A very cute short film featuring Jon Pertwee doing his best impression of Danny Kaye. He explains electronics without ever once reversing the polarity of the neutron flow!  If nothing else, this film has a shot of Pertwee passionately kissing a cute girl -- something his Doctor never got to do.  The world would have to wait for David Tennant before we'd have that sort of thing going on. 

Monday, April 14, 2014

Regenerated!

Okay, Ian and I let this blog lie fallow for far too long... nearly two years ... but we're back! It was two years of seismic changes in our lives, so if you knew the details you'd understand, but they're not relevant here. What matters here is DOCTOR WHO and we say, "On with the show!" ... or, to put it another way: allons-y!

Thursday, July 26, 2012

Was Working on the Show in the 70s a Death Sentence?

Mary Tamm, the fine actress who played DOCTOR WHO's first-ever Time Lady, has been taken from us.  And shortly after cancer also claimed Caroline John (Liz Shaw) too.  And if you look through this blog, you'll see I was so shaken by the sudden passing of Elisabeth Sladen (Sarah Jane Smith) that I couldn't even write about it here.

Once again, it's the redoubtable Charlie Jane Anders who's summed up the importance of gorgeous Mary Tamm to the show -- so I encourage you to read her remembrance of "Romana I" over there on io9.com.

But as if the early, early passing of Mary Tamm wasn't bad enough in itself, it makes her the third of the 1970s DOCTOR WHO companions who died of cancer, two of them in their early 60s.  Louise Jameson (Leela), bless her, keeps the chain from being unbroken.  Long live our Leela!

Still, it's more than a little creepy, losing Lis Sladen, Caroline John, and Mary Tamm -- all within such a short time.  Were our ladies exposed to something carcinogenic while working on the series in those days?

Sweet little Katie Manning (Jo Grant) is still with us, thank goodness, and so is Lalla Ward (Romana II).  I recently had the pleasure of meeting Matthew Waterhouse and Louise Jameson and Sarah Sutton (Adric, Tegan, and Nyssa), and they all seemed in good health, hale and hearty. For that matter, I also recently met William Russell (Ian Chesterton) who played the clever and brave Ian Chesterton in the very first episode of the show (and for three years after) and at age 87 he looked like he might go on forever.  Maybe they're all saved by spending so much time in the studio?

I dunno.  I think there was something toxic in those rock quarries that the show used and reused as alien locations in those days.  I hope Tom Baker will see his doctor for a checkup right away.

Friday, June 22, 2012

How Caroline John Helped Save Doctor Who

Check out the outstanding piece by io9 editor Charlie Jane Anders about Caroline John, who passed away recently at the age of 71.  Caroline John was known to DOCTOR WHO fans as Third Doctor companion Dr.
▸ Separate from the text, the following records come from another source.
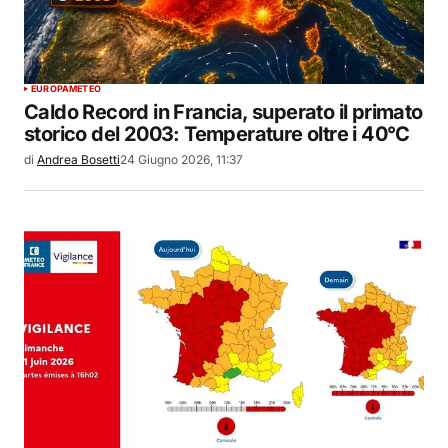
EUROPA
METEO
Caldo Record in Francia, superato il primato
storico del 2003: Temperature oltre i 40°C
di
Andrea Bosetti
24 Giugno 2026, 11:37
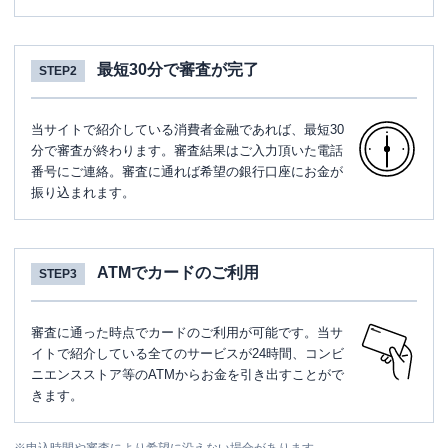
住所
東京都世田谷区駒沢2-17-3
最短30分で審査が完了
STEP2
名称
みずほ銀行
成城支店
平日：
9：00～15：00
当サイトで紹介している消費者金融であれば、最短30
営業時間
土曜
：
-
分で審査が終わります。審査結果はご入力頂いた電話
日祝
：
-
番号にご連絡。審査に通れば希望の銀行口座にお金が
振り込まれます。
平日：
6：00～26：00月曜日の6:00～7:00
はご利用いただけません。
ATM営業時間
土曜
：
8：00～22：00
日祝
：
8：00～21：00
ATMでカードのご利用
STEP3
ATM
〇
駐車場
✕
審査に通った時点でカードのご利用が可能です。当サ
イトで紹介している全てのサービスが24時間、コンビ
住所
東京都世田谷区成城5-1-25
ニエンスストア等のATMからお金を引き出すことがで
きます。
名称
みずほ銀行
世田谷支店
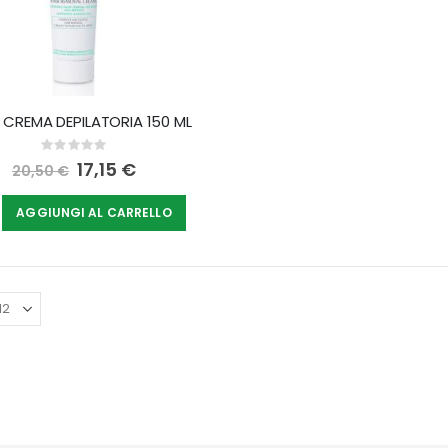
 CREMA DEPILATORIA 150 ML
Rating:
0%
Special
17,15 €
20,50 €
Price
AGGIUNGI AL CARRELLO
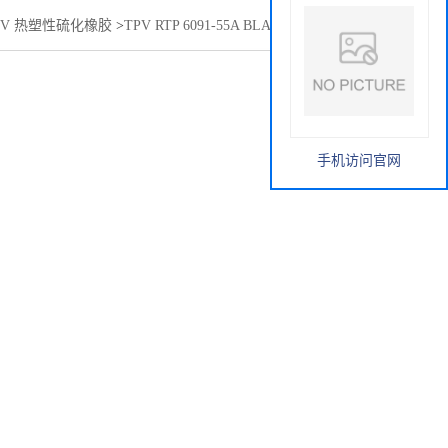
PV 热塑性硫化橡胶
>
TPV RTP 6091-55A BLACK RTP Company
手机访问官网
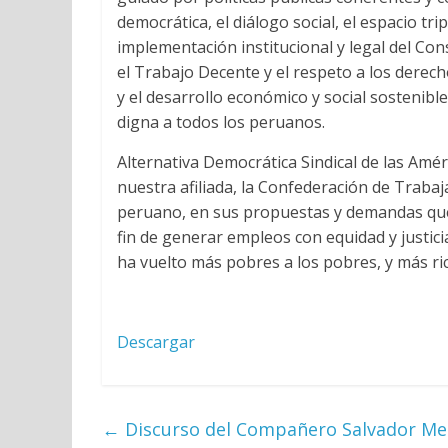
democrática, el diálogo social, el espacio trip
implementación institucional y legal del Con
el Trabajo Decente y el respeto a los derecho
y el desarrollo económico y social sostenible
digna a todos los peruanos.
Alternativa Democrática Sindical de las Amér
nuestra afiliada, la Confederación de Trabaja
peruano, en sus propuestas y demandas que
fin de generar empleos con equidad y justici
ha vuelto más pobres a los pobres, y más rico
Descargar
←
Discurso del Compañero Salvador Med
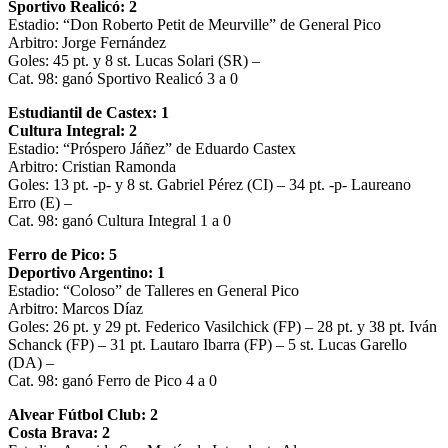
Sportivo Realicó: 2
Estadio: “Don Roberto Petit de Meurville” de General Pico
Arbitro: Jorge Fernández
Goles: 45 pt. y 8 st. Lucas Solari (SR) –
Cat. 98: ganó Sportivo Realicó 3 a 0
Estudiantil de Castex: 1
Cultura Integral: 2
Estadio: “Próspero Jáñez” de Eduardo Castex
Arbitro: Cristian Ramonda
Goles: 13 pt. -p- y 8 st. Gabriel Pérez (CI) – 34 pt. -p- Laureano
Erro (E) –
Cat. 98: ganó Cultura Integral 1 a 0
Ferro de Pico: 5
Deportivo Argentino: 1
Estadio: “Coloso” de Talleres en General Pico
Arbitro: Marcos Díaz
Goles: 26 pt. y 29 pt. Federico Vasilchick (FP) – 28 pt. y 38 pt. Iván
Schanck (FP) – 31 pt. Lautaro Ibarra (FP) – 5 st. Lucas Garello
(DA) –
Cat. 98: ganó Ferro de Pico 4 a 0
Alvear Fútbol Club: 2
Costa Brava: 2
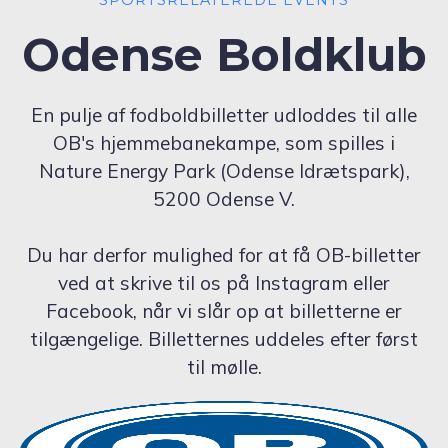
Odense Boldklub
En pulje af fodboldbilletter udloddes til alle
OB's hjemmebanekampe, som spilles i
Nature Energy Park (Odense Idrætspark),
5200 Odense V.
Du har derfor mulighed for at få OB-billetter
ved at skrive til os på Instagram eller
Facebook, når vi slår op at billetterne er
tilgængelige. Billetternes uddeles efter først
til mølle.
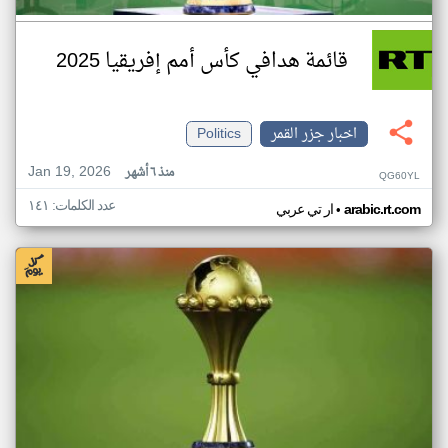
قائمة هدافي كأس أمم إفريقيا 2025
اخبار جزر القمر
Politics
Jan 19, 2026
منذ ٦ أشهر
QG60YL
عدد الكلمات: ١٤١
•
arabic.rt.com
ار تي عربي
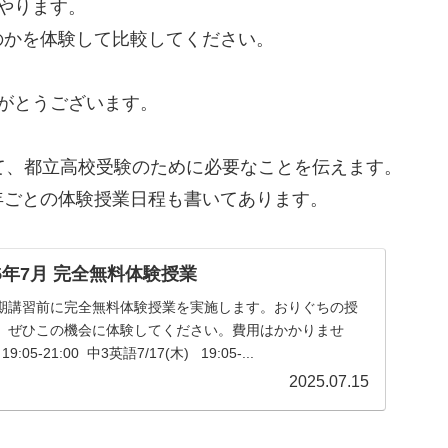
やります。
のかを体験して比較してください。
がとうございます。
て、都立高校受験のために必要なことを伝えます。
年ごとの体験授業日程も書いてあります。
5年7月 完全無料体験授業
期講習前に完全無料体験授業を実施します。おりぐちの授
、ぜひこの機会に体験してください。費用はかかりませ
05-21:00 中3英語7/17(木) 19:05-...
2025.07.15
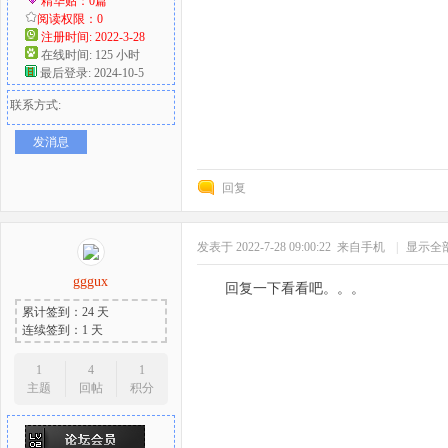
精华贴：0篇
阅读权限：0
注册时间: 2022-3-28
在线时间: 125 小时
最后登录: 2024-10-5
联系方式:
发消息
回复
发表于 2022-7-28 09:00:22
来自手机
|
显示全
gggux
回复一下看看吧。。。
累计签到：24 天
连续签到：1 天
1
4
1
主题
回帖
积分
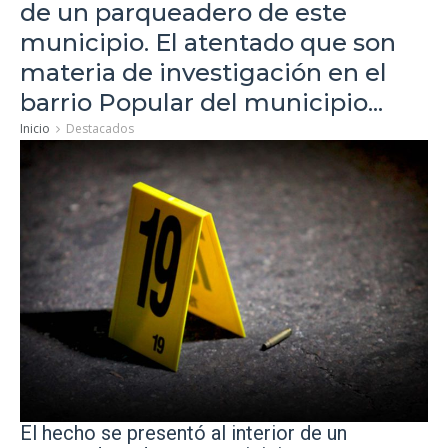
de un parqueadero de este
municipio. El atentado que son
materia de investigación en el
barrio Popular del municipio...
Inicio
Destacados
El hecho se presentó al interior de un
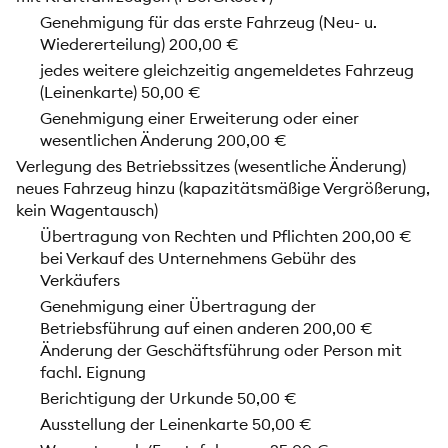
Genehmigung für das erste Fahrzeug (Neu- u.
Wiedererteilung) 200,00 €
jedes weitere gleichzeitig angemeldetes Fahrzeug
(Leinenkarte) 50,00 €
Genehmigung einer Erweiterung oder einer
wesentlichen Änderung 200,00 €
Verlegung des Betriebssitzes (wesentliche Änderung)
neues Fahrzeug hinzu (kapazitätsmäßige Vergrößerung,
kein Wagentausch)
Übertragung von Rechten und Pflichten 200,00 €
bei Verkauf des Unternehmens Gebühr des
Verkäufers
Genehmigung einer Übertragung der
Betriebsführung auf einen anderen 200,00 €
Änderung der Geschäftsführung oder Person mit
fachl. Eignung
Berichtigung der Urkunde 50,00 €
Ausstellung der Leinenkarte 50,00 €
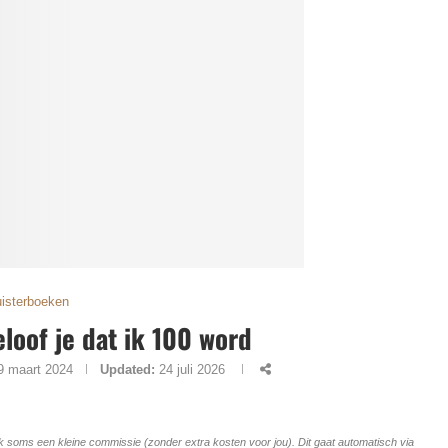
uisterboeken
eloof je dat ik 100 word
9 maart 2024
Updated:
24 juli 2026
ang ik soms een kleine commissie (zonder extra kosten voor jou). Dit gaat automatisch via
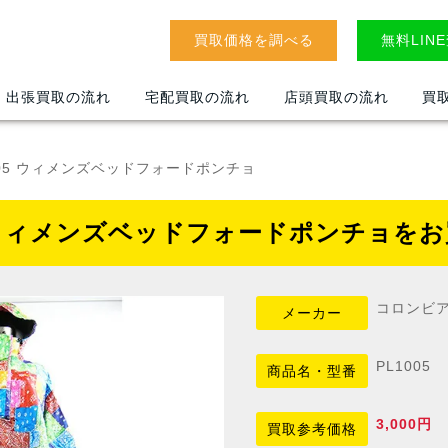
買取価格を調べる
無料LIN
出張買取の流れ
宅配買取の流れ
店頭買取の流れ
買
005 ウィメンズベッドフォードポンチョ
5 ウィメンズベッドフォードポンチョを
コロンビ
メーカー
PL1005
商品名・型番
3,000円
買取参考価格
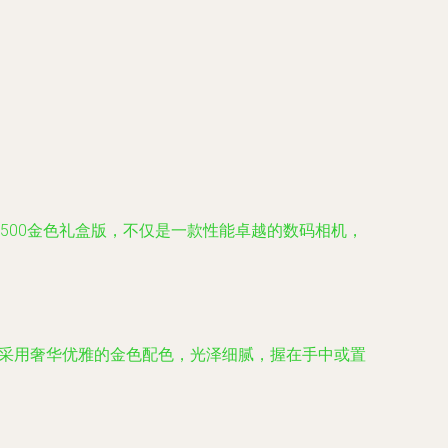
R500金色礼盒版，不仅是一款性能卓越的数码相机，
身采用奢华优雅的金色配色，光泽细腻，握在手中或置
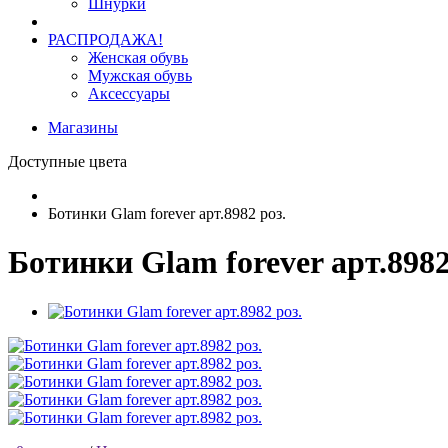
Шнурки
РАСПРОДАЖА!
Женская обувь
Мужская обувь
Аксессуары
Магазины
Доступные цвета
Ботинки Glam forever арт.8982 роз.
Ботинки Glam forever арт.8982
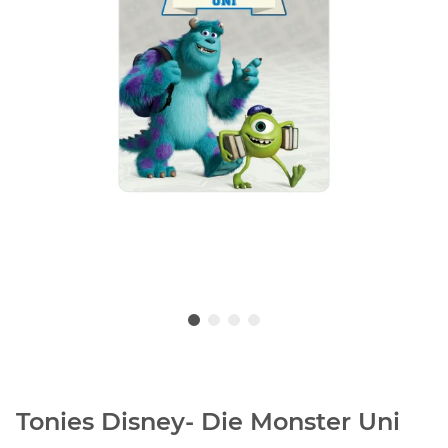
Tonies Disney- Die Monster Uni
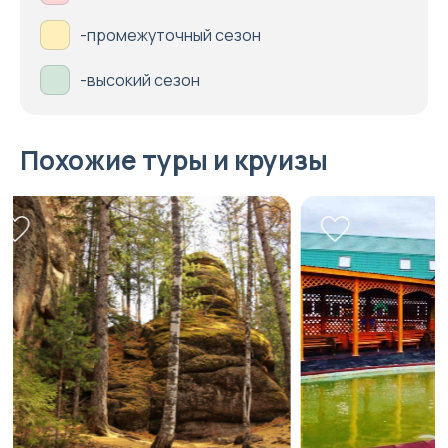
-промежуточный сезон
-высокий сезон
Похожие туры и круизы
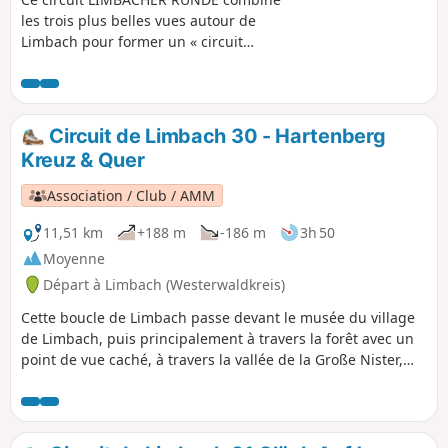
les trois plus belles vues autour de
Limbach pour former un « circuit
panoramique ». On commence par la «
montagne locale » de Limbach, le
Kappanöll, dans la vallée de la Große
Nister, on passe devant l'installation
Circuit de Limbach 30 - Hartenberg
Kneipp de Limbach et on suit le sentier
Kreuz & Quer
naturel Heunigshöhlenpfad jusqu'au
Hartenberg. En sortant de la région du
Association / Club / AMM
Hartenberg, on arrive au dernier point
de vue du circuit, qui est aussi le plus
11,51 km
+188 m
-186 m
3h 50
impressionnant d'un point de vue
Moyenne
géologique, avec la formation rocheuse
Départ à Limbach (Westerwaldkreis)
presque alpine de la Hohe Ley.
Cette boucle de Limbach passe devant le musée du village
de Limbach, puis principalement à travers la forêt avec un
point de vue caché, à travers la vallée de la Große Nister,
puis en direction d'Astert. Sur le dernier tronçon avant
Limbach, le sentier naturel Heunigshöhlenpfad, au bord de
la Kleine Nister, est un vrai régal pour les randonneurs.
Pour finir en beauté, tu peux profiter en été des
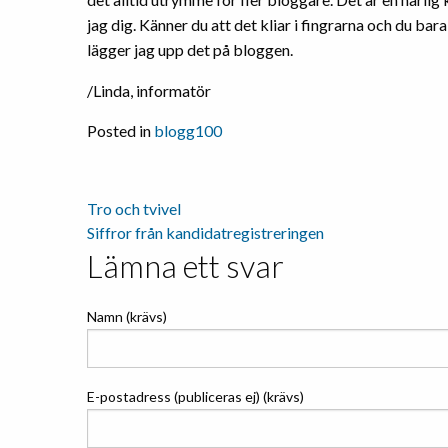
jag dig. Känner du att det kliar i fingrarna och du bar
lägger jag upp det på bloggen.
/Linda, informatör
Posted in
blogg100
Tro och tvivel
Inläggsnavigering
Siffror från kandidatregistreringen
Lämna ett svar
Namn (krävs)
E-postadress (publiceras ej) (krävs)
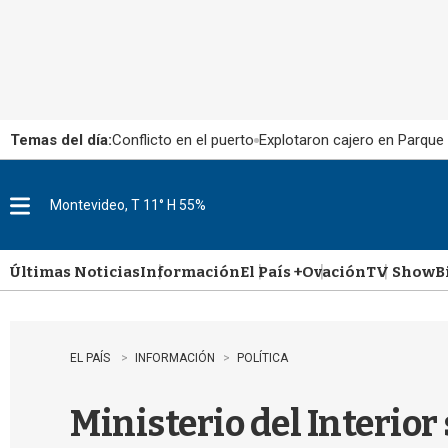
Temas del día:
Conflicto en el puerto
Explotaron cajero en Parque
Montevideo, T 11° H 55%
M
e
n
u
Últimas Noticias
Información
El País +
Ovación
TV Show
B
EL PAÍS
INFORMACIÓN
POLÍTICA
Ministerio del Interior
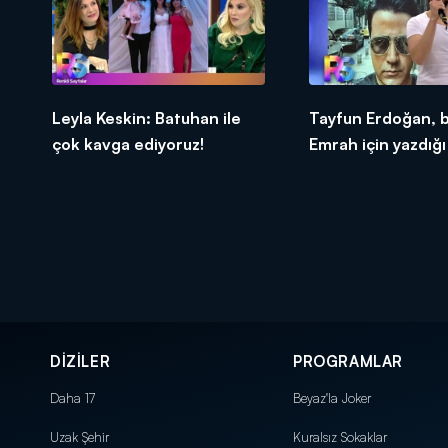
Leyla Keskin: Batuhan ile
Tayfun Erdoğan, 
çok kavga ediyoruz!
Emrah için yazdığı 
televizyonda ilk k
söyledi!
DİZİLER
PROGRAMLAR
Daha 17
Beyaz'la Joker
Uzak Şehir
Kuralsız Sokaklar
Liz Shaw.  Here's the link to the article:

http://io9.com/5920283/how-caroline-john-helped-save-doctor-who

Dr. Shaw was arguably the first companion who was deliberately written to be the Doctor's equal. She was an intelligent and independent woman at a time when such characters were rare on television. And Caroline John played her to perfection. It's a pity she wasn't in more episodes.

Nicholas Courtney, Jon Pertwee, and Caroline John

Wednesday, May 23, 2012

Tiny Little Bow Ties are Cool



Animation artist Alisa Stern now claims to be the Doctor's current companion, and she can prove it -- they really do go everywhere together. Her Doctor is only a few inches tall and I think he's brilliant. The details and textures are perfect, and best of all it's a very good caricature likeness of dear old Eleven.

(Sometimes the Doctor Puppet has Matt Smith's goofy lopsided smile and sometimes he looks very very sad indeed... I need to know: is Alisa adding his mouth digitally in her photos? Did she make a Happy Head and a Sad Head? Is the mouth a sticker or something? Reveal your secrets, Alisa!)